However, having been burned in the past I'm a bit paranoid and want to be able to set up monitoring systems ahead of time to make sure that the domains keep pointing to the same locations.

My concern is, how do I set something like that without running into the issue of cached DNS lookups? I really want each lookup to be new so that there are no problems.

So I guess I'm looking for two things:

  1. a reliable tool for testing DNS lookups (one that for obvious reasons is not hosted on any of my servers, since there is a danger they won't be able to send me an email when something goes wrong) and
  2. a test that doesn't pull up a cached record and keeps the DNS information fresh and up-to-date

Also, I'm assuming that everything will go okay for cached servers, since the new records match the old ones. But is there anything dangerous in this assumption? Is there any reason to think the change of registrars and nameservers at the same time might have side effects I'm not aware of?

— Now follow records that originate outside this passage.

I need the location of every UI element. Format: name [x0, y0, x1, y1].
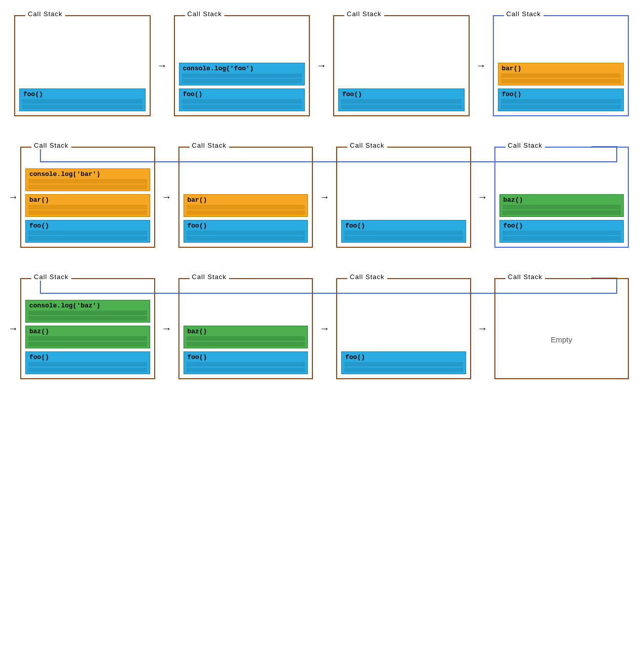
between-arrow: →: [314, 60, 329, 72]
row-3: →Call Stackconsole.log('baz')baz()foo()→…: [10, 273, 633, 384]
call-stack-label: Call Stack: [31, 142, 71, 149]
call-stack-panel: Call Stackfoo(): [336, 147, 471, 248]
frame-stripe: [502, 210, 621, 215]
frame-label: foo(): [187, 222, 208, 230]
stack-frame: foo(): [19, 88, 146, 111]
frame-stripe: [187, 336, 305, 341]
call-stack-label: Call Stack: [185, 10, 225, 18]
frame-stripe: [28, 336, 147, 341]
frame-stripe: [28, 179, 147, 184]
stack-frame: foo(): [25, 351, 150, 374]
frame-label: foo(): [182, 91, 204, 98]
frame-stripe: [28, 310, 147, 315]
stack-frame: foo(): [25, 220, 150, 243]
call-stack-panel: Call Stackbaz()foo(): [178, 278, 313, 379]
frame-label: console.log('bar'): [28, 170, 101, 178]
frame-stripe: [344, 231, 463, 235]
frame-stripe: [502, 205, 621, 209]
stack-frame: foo(): [498, 88, 624, 111]
call-stack-label: Call Stack: [506, 273, 545, 281]
call-stack-label: Call Stack: [31, 273, 71, 281]
stack-frame: console.log('bar'): [25, 168, 150, 191]
between-arrow: →: [474, 60, 489, 72]
panel-r1p4: Call Stackbar()foo(): [489, 10, 633, 121]
frame-label: foo(): [344, 353, 366, 361]
between-arrow: →: [159, 192, 174, 203]
stack-frame: foo(): [341, 351, 466, 374]
stack-frame: console.log('baz'): [25, 300, 150, 323]
frame-label: console.log('foo'): [182, 65, 255, 72]
frame-stripe: [28, 368, 147, 372]
frame-stripe: [341, 99, 462, 104]
row-2: →Call Stackconsole.log('bar')bar()foo()→…: [10, 142, 633, 253]
call-stack-label: Call Stack: [25, 10, 65, 18]
call-stack-panel: Call Stackbar()foo(): [493, 15, 629, 116]
frame-stripe: [502, 231, 621, 235]
frame-stripe: [182, 99, 302, 104]
between-arrow: →: [475, 323, 490, 335]
frame-label: foo(): [22, 91, 44, 98]
frame-stripe: [344, 236, 463, 241]
frame-stripe: [28, 205, 147, 209]
stack-frame: foo(): [183, 351, 308, 374]
call-stack-label: Call Stack: [190, 273, 229, 281]
call-stack-label: Call Stack: [347, 142, 387, 149]
call-stack-panel: Call StackEmpty: [494, 278, 629, 379]
frame-stripe: [187, 205, 305, 209]
stack-frame: foo(): [338, 88, 465, 111]
call-stack-label: Call Stack: [506, 142, 545, 149]
frame-label: bar(): [501, 65, 523, 72]
frame-label: baz(): [502, 196, 524, 204]
panel-r3p1: Call Stackconsole.log('baz')baz()foo(): [16, 273, 159, 384]
panel-r3p3: Call Stackfoo(): [332, 273, 475, 384]
frame-stripe: [341, 105, 462, 109]
call-stack-panel: Call Stackbar()foo(): [178, 147, 313, 248]
frame-stripe: [187, 236, 305, 241]
empty-label: Empty: [499, 305, 624, 374]
frame-stripe: [187, 362, 305, 367]
frame-stripe: [28, 231, 147, 235]
call-stack-label: Call Stack: [190, 142, 229, 149]
row-left-arrow: →: [10, 323, 16, 335]
frame-stripe: [28, 342, 147, 346]
stack-frame: bar(): [25, 194, 150, 217]
call-stack-label: Call Stack: [504, 10, 544, 18]
row-connector-2: [10, 263, 633, 273]
panel-r2p1: Call Stackconsole.log('bar')bar()foo(): [16, 142, 159, 253]
call-stack-panel: Call Stackfoo(): [14, 15, 151, 116]
frame-stripe: [28, 362, 147, 367]
frame-label: foo(): [502, 222, 524, 230]
stack-frame: console.log('foo'): [179, 63, 305, 85]
frame-label: foo(): [28, 222, 50, 230]
frame-label: foo(): [341, 91, 363, 98]
frame-stripe: [501, 105, 621, 109]
between-arrow: →: [317, 192, 332, 203]
panel-r1p2: Call Stackconsole.log('foo')foo(): [170, 10, 314, 121]
stack-frame: foo(): [341, 220, 466, 243]
frame-stripe: [28, 210, 147, 215]
frame-stripe: [187, 231, 305, 235]
panel-r1p1: Call Stackfoo(): [10, 10, 155, 121]
frame-stripe: [187, 368, 305, 372]
call-stack-panel: Call Stackbaz()foo(): [494, 147, 629, 248]
frame-label: foo(): [501, 91, 523, 98]
frame-stripe: [182, 73, 302, 78]
frame-stripe: [182, 105, 302, 109]
frame-stripe: [22, 105, 143, 109]
stack-frame: foo(): [499, 220, 624, 243]
frame-label: bar(): [28, 196, 50, 204]
frame-label: foo(): [28, 353, 50, 361]
call-stack-panel: Call Stackconsole.log('baz')baz()foo(): [20, 278, 155, 379]
frame-stripe: [501, 79, 621, 83]
stack-frame: baz(): [183, 326, 308, 348]
frame-stripe: [28, 236, 147, 241]
frame-stripe: [22, 99, 143, 104]
panel-r2p2: Call Stackbar()foo(): [174, 142, 317, 253]
between-arrow: →: [317, 323, 332, 335]
between-arrow: →: [475, 192, 490, 203]
frame-stripe: [502, 236, 621, 241]
stack-frame: foo(): [179, 88, 305, 111]
panel-r3p2: Call Stackbaz()foo(): [174, 273, 317, 384]
frame-stripe: [28, 185, 147, 189]
call-stack-label: Call Stack: [347, 273, 387, 281]
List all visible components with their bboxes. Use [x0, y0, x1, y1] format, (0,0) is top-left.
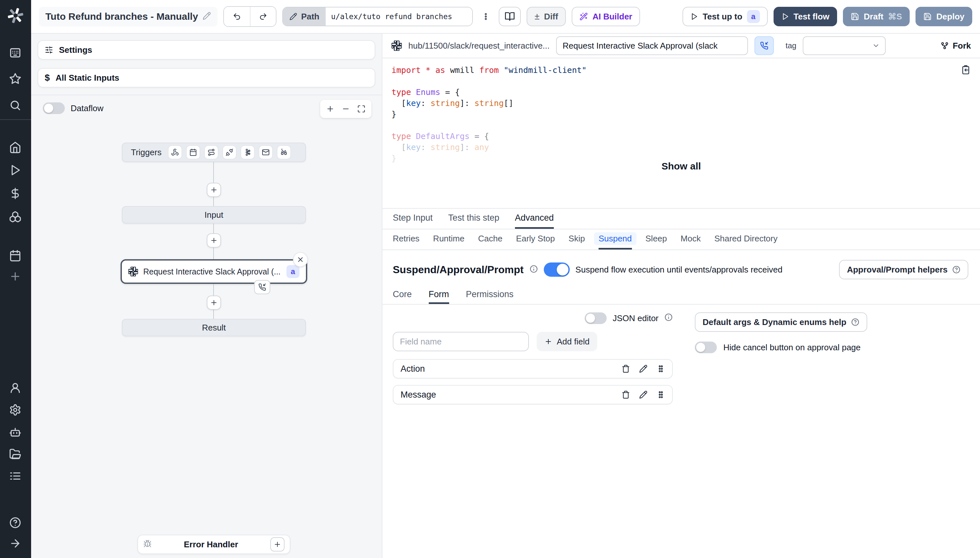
test-up-to-button[interactable]: Test up to a [683, 7, 767, 26]
approval-helpers-button[interactable]: Approval/Prompt helpers [839, 260, 969, 279]
error-handler-node[interactable]: Error Handler [138, 535, 291, 554]
step-summary-input[interactable] [556, 36, 748, 55]
fit-view-button[interactable] [357, 105, 366, 113]
hide-cancel-toggle[interactable] [695, 341, 717, 353]
resources-boxes-icon[interactable] [9, 211, 22, 223]
info-icon[interactable] [664, 313, 673, 324]
email-trigger-icon[interactable] [259, 145, 273, 159]
collapse-arrow-icon[interactable] [9, 537, 22, 550]
test-flow-button[interactable]: Test flow [773, 7, 837, 26]
static-inputs-button[interactable]: $ All Static Inputs [38, 68, 375, 87]
suspend-phone-badge[interactable] [254, 280, 270, 294]
insert-step-button[interactable] [207, 233, 221, 248]
help-icon[interactable] [9, 517, 22, 530]
fork-button[interactable]: Fork [941, 41, 971, 51]
show-all-button[interactable]: Show all [382, 161, 980, 172]
result-node[interactable]: Result [122, 319, 306, 336]
field-name-input[interactable] [393, 332, 529, 351]
windmill-logo-icon[interactable] [7, 7, 24, 24]
schedules-calendar-icon[interactable] [9, 249, 22, 263]
favorites-star-icon[interactable] [9, 72, 22, 85]
users-icon[interactable] [9, 382, 22, 395]
save-icon [851, 12, 859, 21]
logs-list-icon[interactable] [9, 470, 22, 483]
json-editor-toggle[interactable] [584, 312, 607, 324]
suspend-phone-button[interactable] [754, 36, 774, 55]
delete-field-icon[interactable] [622, 364, 630, 373]
schedule-trigger-icon[interactable] [186, 145, 200, 159]
edit-title-icon[interactable] [202, 11, 211, 23]
tab-shared-directory[interactable]: Shared Directory [714, 230, 778, 249]
tab-permissions[interactable]: Permissions [466, 286, 514, 304]
workspace-icon[interactable] [9, 47, 22, 60]
flow-title[interactable]: Tuto Refund branches - Manually [39, 7, 217, 26]
info-icon[interactable] [530, 264, 538, 276]
error-handler-label: Error Handler [152, 540, 270, 550]
tab-test-this-step[interactable]: Test this step [448, 209, 499, 229]
step-id-badge: a [286, 265, 299, 278]
zoom-in-button[interactable] [326, 105, 335, 113]
workers-bot-icon[interactable] [9, 426, 22, 439]
delete-step-button[interactable] [293, 252, 308, 267]
tab-form[interactable]: Form [429, 286, 449, 304]
search-icon[interactable] [9, 99, 22, 112]
tab-runtime[interactable]: Runtime [433, 230, 465, 249]
settings-gear-icon[interactable] [9, 404, 22, 417]
tab-suspend[interactable]: Suspend [599, 230, 632, 249]
deploy-button[interactable]: Deploy [916, 7, 972, 26]
poll-trigger-icon[interactable] [277, 145, 291, 159]
slack-approval-step-node[interactable]: Request Interactive Slack Approval (... … [121, 259, 307, 284]
drag-handle-icon[interactable] [657, 391, 665, 399]
fields-list: ActionMessage [393, 359, 673, 404]
tab-step-input[interactable]: Step Input [393, 209, 433, 229]
edit-field-icon[interactable] [639, 364, 647, 373]
suspend-toggle[interactable] [544, 263, 570, 277]
folders-icon[interactable] [9, 448, 22, 461]
webhook-trigger-icon[interactable] [168, 145, 182, 159]
delete-field-icon[interactable] [622, 391, 630, 399]
clipboard-paste-icon[interactable] [960, 65, 971, 78]
tab-sleep[interactable]: Sleep [645, 230, 667, 249]
home-icon[interactable] [9, 141, 22, 154]
undo-button[interactable] [224, 7, 250, 26]
tab-cache[interactable]: Cache [478, 230, 502, 249]
edit-field-icon[interactable] [639, 391, 647, 399]
book-open-icon [505, 11, 515, 22]
path-edit-button[interactable]: Path [283, 7, 326, 26]
add-plus-icon[interactable] [9, 270, 22, 283]
input-node[interactable]: Input [122, 206, 306, 223]
panel-divider [31, 95, 382, 95]
runs-play-icon[interactable] [9, 164, 22, 177]
diff-button[interactable]: ±Diff [527, 7, 566, 26]
websocket-trigger-icon[interactable] [222, 145, 236, 159]
kafka-trigger-icon[interactable] [240, 145, 255, 159]
flow-settings-button[interactable]: Settings [38, 40, 375, 60]
tab-skip[interactable]: Skip [568, 230, 585, 249]
hub-script-path[interactable]: hub/11500/slack/request_interactive... [408, 41, 550, 51]
add-error-handler-button[interactable] [270, 537, 284, 551]
code-preview[interactable]: import * as wmill from "windmill-client"… [382, 58, 980, 209]
drag-handle-icon[interactable] [657, 364, 665, 373]
insert-step-button[interactable] [207, 183, 221, 197]
variables-dollar-icon[interactable] [9, 187, 22, 200]
tab-mock[interactable]: Mock [681, 230, 701, 249]
triggers-node[interactable]: Triggers [122, 143, 306, 162]
play-icon [781, 13, 789, 20]
draft-button[interactable]: Draft ⌘S [843, 7, 910, 26]
http-route-trigger-icon[interactable] [204, 145, 218, 159]
tab-early-stop[interactable]: Early Stop [516, 230, 555, 249]
path-input[interactable] [326, 7, 472, 26]
tag-select[interactable] [803, 36, 886, 55]
docs-book-button[interactable] [499, 7, 521, 26]
zoom-out-button[interactable] [341, 105, 350, 113]
tab-retries[interactable]: Retries [393, 230, 419, 249]
redo-button[interactable] [250, 7, 276, 26]
default-args-help-button[interactable]: Default args & Dynamic enums help [695, 312, 867, 332]
more-options-button[interactable] [479, 7, 493, 26]
insert-step-button[interactable] [207, 295, 221, 310]
tab-core[interactable]: Core [393, 286, 412, 304]
tab-advanced[interactable]: Advanced [515, 209, 554, 229]
ai-builder-button[interactable]: AI Builder [572, 7, 640, 26]
dataflow-toggle[interactable] [43, 102, 65, 114]
add-field-button[interactable]: Add field [537, 332, 597, 351]
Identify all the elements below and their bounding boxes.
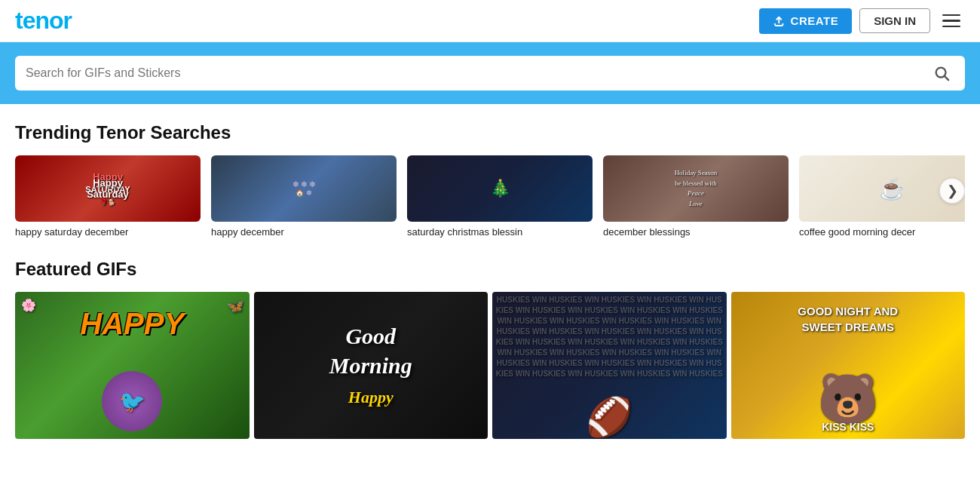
featured-gif-inner: HAPPY 🐦 🦋 🌸 — [15, 292, 250, 439]
trending-title: Trending Tenor Searches — [15, 122, 965, 143]
trending-item-image: 🎄 — [407, 155, 593, 222]
featured-gif-inner: GoodMorningHappy — [254, 292, 488, 439]
hamburger-line-3 — [942, 26, 960, 28]
featured-gif-inner: GOOD NIGHT ANDSWEET DREAMS 🐻 KISS KISS — [731, 292, 966, 439]
header: tenor CREATE SIGN IN — [0, 0, 980, 42]
upload-icon — [773, 14, 786, 28]
tweety-bird: 🐦 — [102, 371, 162, 431]
gif-goodmorning-text: GoodMorningHappy — [329, 321, 412, 410]
hamburger-line-2 — [942, 20, 960, 22]
kiss-text: KISS KISS — [822, 421, 874, 433]
search-wrapper — [15, 56, 965, 91]
svg-line-1 — [945, 76, 948, 80]
trending-item-label: december blessings — [603, 226, 789, 238]
trending-item[interactable]: ❄ ❄ ❄🏠 ❄happy december — [211, 155, 397, 238]
gif-goodnight-text: GOOD NIGHT ANDSWEET DREAMS — [798, 303, 898, 335]
search-bar-container — [0, 42, 980, 104]
trending-item[interactable]: Holiday Seasonbe blessed withPeaceLove d… — [603, 155, 789, 238]
gif-happy-text: HAPPY — [80, 307, 184, 341]
featured-gif-item[interactable]: HUSKIES WIN HUSKIES WIN HUSKIES WIN HUSK… — [492, 292, 727, 439]
trending-item-label: saturday christmas blessin — [407, 226, 593, 238]
featured-gif-item[interactable]: GOOD NIGHT ANDSWEET DREAMS 🐻 KISS KISS — [731, 292, 966, 439]
featured-gif-item[interactable]: GoodMorningHappy — [254, 292, 488, 439]
trending-carousel: Happy SATURDAY 🌹🐕 happy saturday decembe… — [15, 155, 965, 238]
trending-item[interactable]: Happy SATURDAY 🌹🐕 happy saturday decembe… — [15, 155, 201, 238]
main-content: Trending Tenor Searches Happy SATURDAY 🌹… — [0, 104, 980, 439]
trending-item[interactable]: 🎄saturday christmas blessin — [407, 155, 593, 238]
signin-label: SIGN IN — [874, 14, 916, 27]
gif-huskies-text: HUSKIES WIN HUSKIES WIN HUSKIES WIN HUSK… — [492, 292, 727, 380]
huskies-player: 🏈 — [586, 395, 632, 439]
bear-image: 🐻 — [817, 370, 878, 428]
featured-gif-item[interactable]: HAPPY 🐦 🦋 🌸 — [15, 292, 250, 439]
featured-grid: HAPPY 🐦 🦋 🌸 GoodMorningHappy HUSKIES WIN… — [15, 292, 965, 439]
carousel-next-button[interactable]: ❯ — [939, 178, 965, 204]
create-label: CREATE — [791, 14, 839, 27]
search-button[interactable] — [929, 60, 954, 86]
trending-item-label: coffee good morning decer — [799, 226, 965, 238]
featured-title: Featured GIFs — [15, 259, 965, 280]
create-button[interactable]: CREATE — [759, 8, 853, 34]
header-right: CREATE SIGN IN — [759, 8, 965, 34]
hamburger-menu-button[interactable] — [938, 11, 965, 31]
search-input[interactable] — [26, 56, 929, 91]
trending-list: Happy SATURDAY 🌹🐕 happy saturday decembe… — [15, 155, 965, 238]
trending-item-label: happy december — [211, 226, 397, 238]
trending-item-image: ❄ ❄ ❄🏠 ❄ — [211, 155, 397, 222]
trending-item-image: Holiday Seasonbe blessed withPeaceLove — [603, 155, 789, 222]
signin-button[interactable]: SIGN IN — [859, 8, 930, 33]
logo[interactable]: tenor — [15, 7, 72, 35]
trending-item-image: Happy SATURDAY 🌹🐕 — [15, 155, 201, 222]
hamburger-line-1 — [942, 14, 960, 17]
featured-gif-inner: HUSKIES WIN HUSKIES WIN HUSKIES WIN HUSK… — [492, 292, 727, 439]
trending-item-label: happy saturday december — [15, 226, 201, 238]
search-icon — [933, 65, 950, 81]
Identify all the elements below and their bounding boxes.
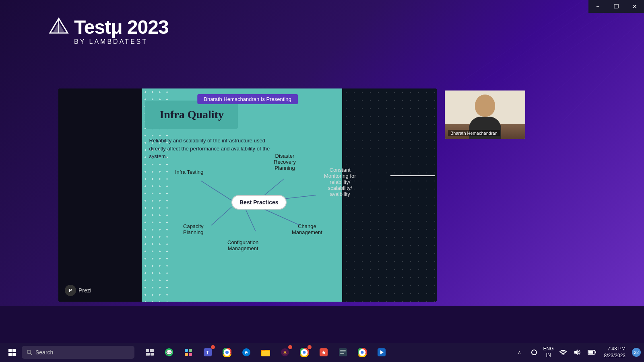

How it went, in case anyone's interested

Apparently during the transfer the old nameservers were kept, so for a while none of the domains pointed to an IP at all (I guess as soon as the transfer takes place, the old registrar wipes its records). I had to update those records to point to the new nameservers and re-import all the zone records (fortunately the new registrar's system has a nice import tool for zone files, very helpful!). For some strange reason, the local name server of the web hosting service took much longer than other DNS servers to update its records, so the server itself was confused about which records it could serve. If anyone else is going through the same process, here are some things you should do to avoid what I went through:

  1. Make sure that the zone records are functionally identical across registrars. [But see below]. Unfortunately one record that was supposed to be an A record got stored as a CNAME record with bad results. This is easy for registrars that will let you export your records as a zone file, difficult for ones that just have a web page you need to cut and paste.
  2. Make sure that the new registrar is definitely set up to be the new DNS host For some reason, during the transfer process I did not correctly set up the domain to be DNS hosted by the new registrar. This was during the shopping cart process, not a configuration step after purchase. Apparently what I needed to have done at that point is cancel the transfer request and start over, because there was no way for me to change it so that it would switch on activation.
  3. Make sure that when the domain transfer goes through, you are set to get an alert. I didn't find out the transfer took place until one of the domains stopped working because I wasn't set up as the authorized contact for the domain.
  4. Above all, try not to be halfway through an eight hour car trip with your family when the transfer finally goes through. Thank goodness Dunkin Donuts has free WiFi -- who knew? (Oh, and this really complicated testing DNS at the time, since I couldn't use any proxy web servers to test DNS queries from multiple locations since web proxies are blocked by the software used by Dunkin Donuts to provide WiFi access).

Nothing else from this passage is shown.